Get notified when new applications in this technology area are published.
G10L2015/223 » CPC further
Speech recognition; Procedures used during a speech recognition process, e.g. man-machine dialogue Execution procedure of a spoken command
G10L15/22 » CPC main
Speech recognition Procedures used during a speech recognition process, e.g. man-machine dialogue
G10L15/26 » CPC further
Speech recognition Speech to text systems
G10L21/00 » CPC further
Processing of the speech or voice signal to produce another audible or non-audible signal, e.g. visual or tactile, in order to modify its quality or its intelligibility
The present application is a National Phase of International Application No. PCT/JP2022/004938 filed Feb. 8, 2022.
The present invention relates to a voice recognition device and a computer readable storage medium.
In industrial fields such as manufacturing industries, currently, various devices such as robots, transport machines, machine tools, machine facilities, and the like are working. Most of such devices include an operation unit, and devices that control respective devices such as a Programmable Logic Controller (PLC), a Numerical Controller (NC), a control panel, and the like also include the operation unit.
Operation units of devices have many buttons or operation windows and require complex operation, and it may take time to learn the operation. Voice input interfaces enable intended operation to be performed with only utterance of a voice command. Thus, attempts have been made to improve operability with voice input interfaces.
Voice commands used in operation of devices can be assumed in accordance with a type of a device using voice commands, a site where a device is installed, details in operating a device, or the like. Thus, an assumed voice command can be created with grammar (syntax and words). For example, see Patent Literature 1.
As factors determining characteristics of voice to be recognized, there are various attributes such as a voice section cutout position, a manner of addition of background noise, an utterance speed, or the like. A slight shift in these attributes may disturb a voice recognition result (a transcribed text, reliability, or the like). Such a disturbance leads to a reduction in the accuracy rate of voice recognition.
In manufacturing sites, such a shift may occur in the above attributes because of phenomena due to factors such as the number or the type of machines running in the environment, operation made by operators, or the like. Thus, in development of an application related to voice recognition used in a manufacturing site or in adjustment during on-site operation, the reproducibility of phenomena occurring in the manufacturing site will be important for improving accuracy of voice recognition. Occurrence of the above disturbance reduces the reproducibility of error recognition in voice recognition. As a result, failure investigation or the like of a voice recognition process will be difficult. As discussed above, unlike general use at home or office sites, randomness of recognition results is likely to be a problem in applications of voice recognition used in industrial fields such as manufacturing industries.

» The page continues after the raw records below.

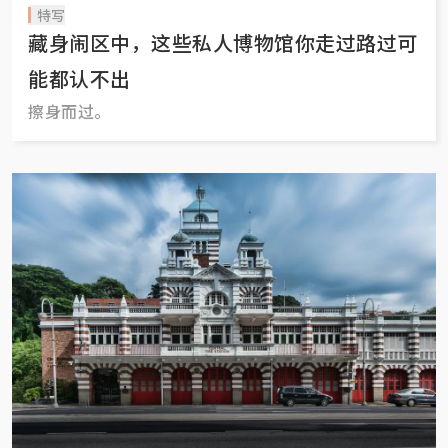
特写
藏身闹区中，这些私人博物馆你走过路过可
能都认不出
擦身而过。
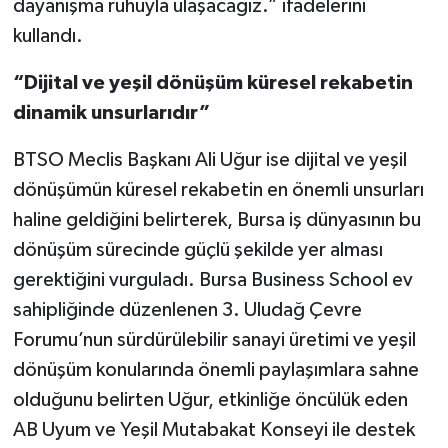
dayanışma ruhuyla ulaşacağız.” ifadelerini
kullandı.
“Dijital ve yeşil dönüşüm küresel rekabetin
dinamik unsurlarıdır”
BTSO Meclis Başkanı Ali Uğur ise dijital ve yeşil
dönüşümün küresel rekabetin en önemli unsurları
haline geldiğini belirterek, Bursa iş dünyasının bu
dönüşüm sürecinde güçlü şekilde yer alması
gerektiğini vurguladı. Bursa Business School ev
sahipliğinde düzenlenen 3. Uludağ Çevre
Forumu’nun sürdürülebilir sanayi üretimi ve yeşil
dönüşüm konularında önemli paylaşımlara sahne
olduğunu belirten Uğur, etkinliğe öncülük eden
AB Uyum ve Yeşil Mutabakat Konseyi ile destek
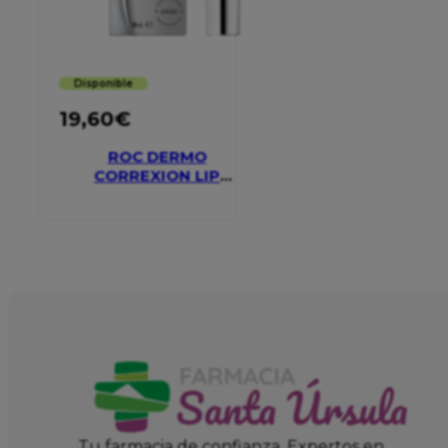
Disponible
19,60
€
ROC DERMO
CORREXION LIP
VOLUMIZER
Tu farmacia de confianza. Expertos en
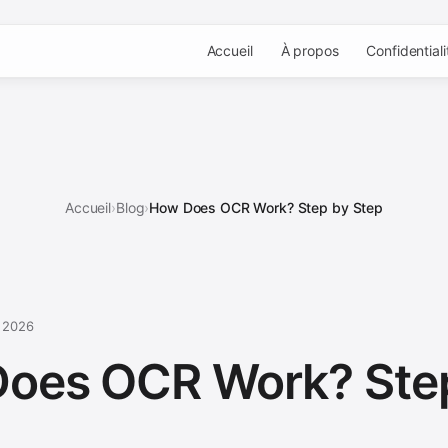
Accueil
À propos
Confidentiali
Accueil
›
Blog
›
How Does OCR Work? Step by Step
 2026
oes OCR Work? Ste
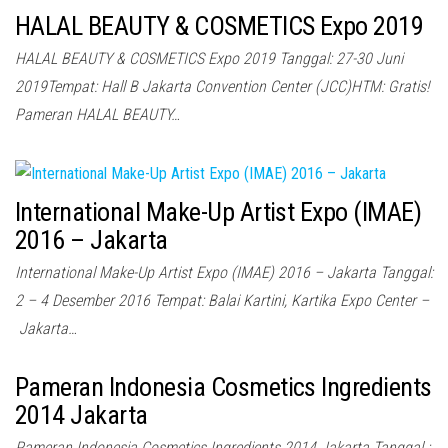
HALAL BEAUTY & COSMETICS Expo 2019
HALAL BEAUTY & COSMETICS Expo 2019 Tanggal: 27-30 Juni
2019Tempat: Hall B Jakarta Convention Center (JCC)HTM: Gratis!
Pameran HALAL BEAUTY…
International Make-Up Artist Expo (IMAE)
2016 – Jakarta
International Make-Up Artist Expo (IMAE) 2016 – Jakarta Tanggal:
2 – 4 Desember 2016 Tempat: Balai Kartini, Kartika Expo Center –
Jakarta…
Pameran Indonesia Cosmetics Ingredients
2014 Jakarta
Pameran Indonesia Cosmetics Ingredients 2014 Jakarta Tanggal :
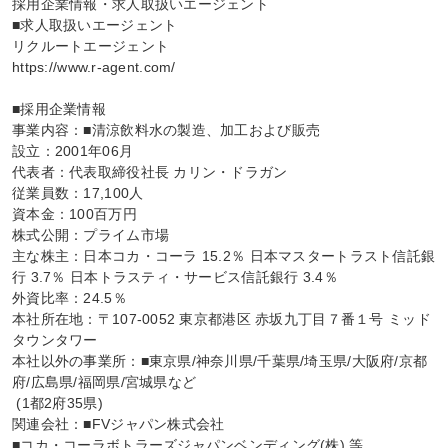
採用企業情報・求人取扱いエージェント

■求人取扱いエージェント

リクルートエージェント

https://www.r-agent.com/

■採用企業情報

事業内容：■清涼飲料水の製造、加工および販売

設立：2001年06月

代表者：代表取締役社長 カリン・ドラガン

従業員数：17,100人

資本金：100百万円

株式公開：プライム市場

主な株主：日本コカ・コーラ 15.2％ 日本マスタートラスト信託銀
行 3.7％ 日本トラスティ・サービス信託銀行 3.4％

外資比率：24.5％

本社所在地：〒107-0052 東京都港区 赤坂九丁目７番１号 ミッド
タウンタワー

本社以外の事業所：■東京県/神奈川県/千葉県/埼玉県/大阪府/京都
府/広島県/福岡県/宮城県など

 (1都2府35県)

関連会社：■FVジャパン株式会社

■コカ・コーラボトラーズジャパンベンディング(株) 等
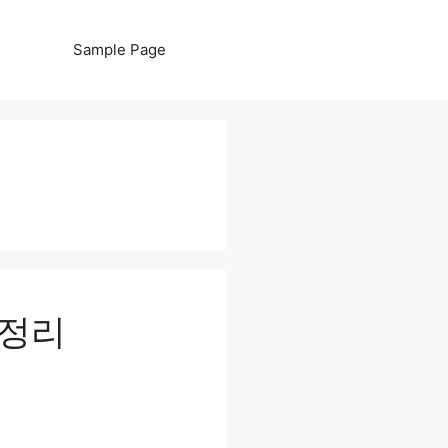
Sample Page
 정리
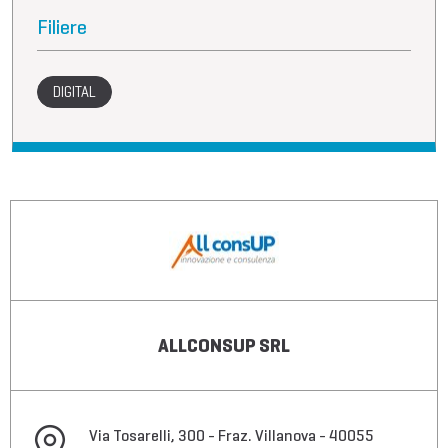
Filiere
DIGITAL
ALLCONSUP SRL
Via Tosarelli, 300 - Fraz. Villanova - 40055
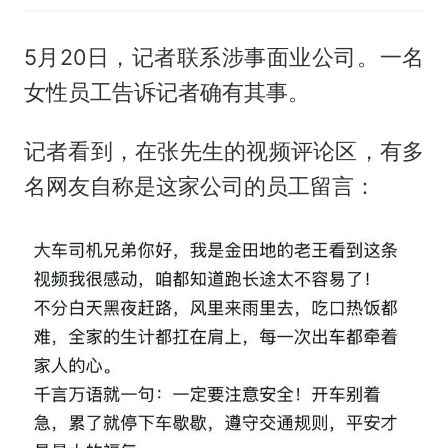
5月20日，记者联系涉事面业公司。一名
女性员工告诉记者确有其事。
记者看到，在张先生的视频评论区，有多
名网友自称是这家公司的员工留言：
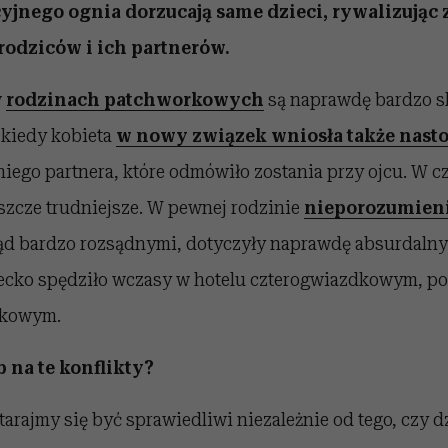
jnego ognia dorzucają same dzieci, rywalizując
odziców i ich partnerów.
w
rodzinach patchworkowych
są naprawdę bardzo 
kiedy kobieta
w nowy związek wniosła także nasto
ego partnera, które odmówiło zostania przy ojcu. W cz
jeszcze trudniejsze. W pewnej rodzinie
nieporozumien
nąd bardzo rozsądnymi, dotyczyły naprawdę absurdal
ziecko spędziło wczasy w hotelu czterogwiazdkowym, p
dkowym.
b na te konflikty?
tarajmy się być sprawiedliwi niezależnie od tego, czy dz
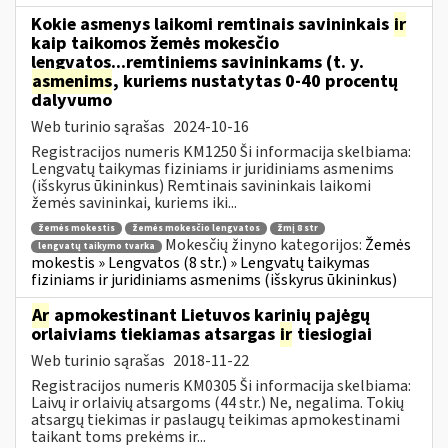
Kokie asmenys laikomi remtinais savininkais
ir
kaip taikomos žemės mokesčio
lengvatos...remtiniems savininkams (t. y.
asmenims
, kuriems nustatytas 0-40 procentų
dalyvumo
Web turinio sąrašas
2024-10-16
Registracijos numeris KM1250 Ši informacija skelbiama:
Lengvatų taikymas fiziniams ir juridiniams asmenims
(išskyrus ūkininkus) Remtinais savininkais laikomi
žemės savininkai, kuriems iki...
žemės mokestis
žemės mokesčio lengvatos
žmį 8 str
Mokesčių žinyno kategorijos:
Žemės
lengvatų taikymo tvarka
mokestis » Lengvatos (8 str.) » Lengvatų taikymas
fiziniams ir juridiniams asmenims (išskyrus ūkininkus)
Ar
apmokestinant Lietuvos karinių pajėgų
orlaiviams tiekiamas atsargas
ir
tiesiogiai
Web turinio sąrašas
2018-11-22
Registracijos numeris KM0305 Ši informacija skelbiama:
Laivų ir orlaivių atsargoms (44 str.) Ne, negalima. Tokių
atsargų tiekimas ir paslaugų teikimas apmokestinami
taikant toms prekėms ir...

Accordingly, a voice recognition technology that can overcome a disturbance in recognition results is desired in manufacturing sites.
A voice recognition device according to the present invention generates a plurality of voice signals by finely adjusting a predetermined attribute (waveform parameter) of an input voice signal and causes respective adjusted voice signals to be subjected to voice recognition. The voice recognition device then determines the most frequent value in recognition results for these adjusted voice signals as a correct recognition result and thereby solves the above problem.
Further, one aspect of the present disclosure is a voice recognition device that performs voice recognition on a voice signal input at a manufacturing site and uses the voice signal as a voice command, the voice recognition device includes: an adjusted waveform group generation unit that performs multiple different types of adjustment on a predetermined attribute of the input voice signal and generates a plurality of adjusted voice signals corresponding to the multiple different types of adjustment; and a voice recognition unit that performs voice recognition on the voice signal and the plurality of adjusted voice signals output by the adjusted waveform group generation unit, and the adjustment performed by the adjusted waveform group generation unit includes adjustment of an utterance speed as an attribute to be adjusted.
Another aspect of the present disclosure is a computer readable storage medium storing a program executed by a voice recognition device that performs voice recognition on a voice signal input at a manufacturing site and uses the voice signal as a voice command, and the program causes a computer to function as: an adjusted waveform group generation unit that performs multiple different types of adjustment on a predetermined attribute including an utterance speed of the input voice signal and generates a plurality of adjusted voice signals corresponding to the multiple different types of adjustment; and a voice recognition unit that performs voice recognition on the voice signal and the plurality of adjusted voice signals output by the adjusted waveform group generation unit.
According to one aspect of the present disclosure, the processing accuracy of voice recognition is made robust even when a disturbance occurs in a predetermined attribute of a voice waveform. Thus, the accuracy rate of voice recognition is also expected to improve.
FIG. 1 is a schematic hardware configuration diagram of a voice recognition device according to one embodiment of the present invention.
FIG. 2 is a schematic block diagram illustrating functions of the voice recognition device according to one embodiment of the present invention.
FIG. 3 represents an example of an adjustment scheme information registration window.
FIG. 4 represents an example of an aggregation scheme information registration window.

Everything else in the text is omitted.